Filmmaker Noah Baumbach has spent the past three decades transmuting his experiences into cinema, culminating in his latest film, Jay Kelly, his love letter to movies (and the memories they evoke).
We begin with the “quiet crisis” Baumbach found himself in on the heels of releasing White Noise (5:30), finding his way back to the page, with co-writer Emily Mortimer, to create Jay Kelly for George Clooney (10:20), the films that defined his early years (15:00), and the week that Mike Nichols’ production of Heartburn took over his Park Slope childhood home (22:45). Then, we walk through his early, funny work in Kicking and Screaming (29:00) and Mr. Jealousy (30:45), how art imitated life in The Squid and the Whale (32:00), and the start of his lasting collaboration with Greta Gerwig in Greenberg (43:00).

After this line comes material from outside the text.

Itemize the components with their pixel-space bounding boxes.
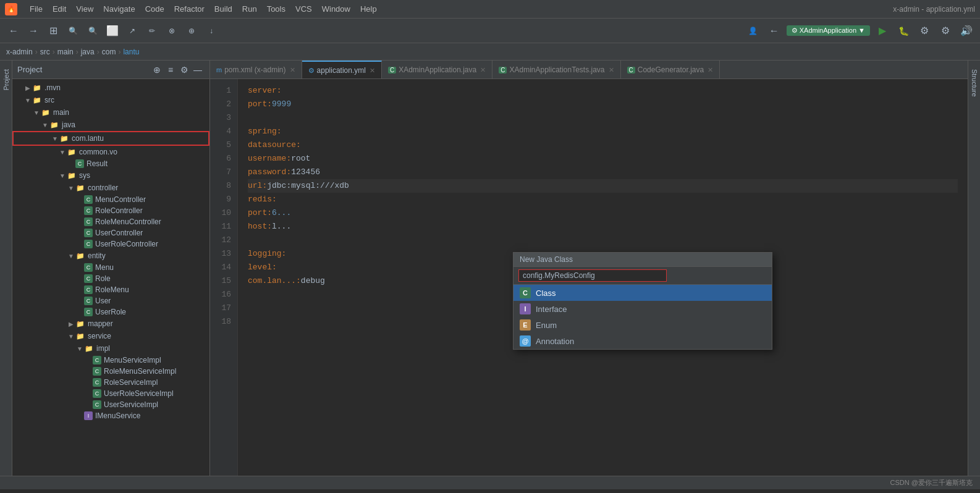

On the back-half, Baumbach talks about his love of working with actors (45:30), setting the stage for the infamous Marriage Story fight scene (47:00), his process of writing personal stories (51:30), and how his subconscious seems to always be one step ahead of him (52:00). To close, the influence of Noah’s Hollywood mentor, the late Peter Bogdanovich (58:45) and a prescient essay from Baumbach’s mother, former film critic of The Village Voice, Georgia Brown (1:05:00).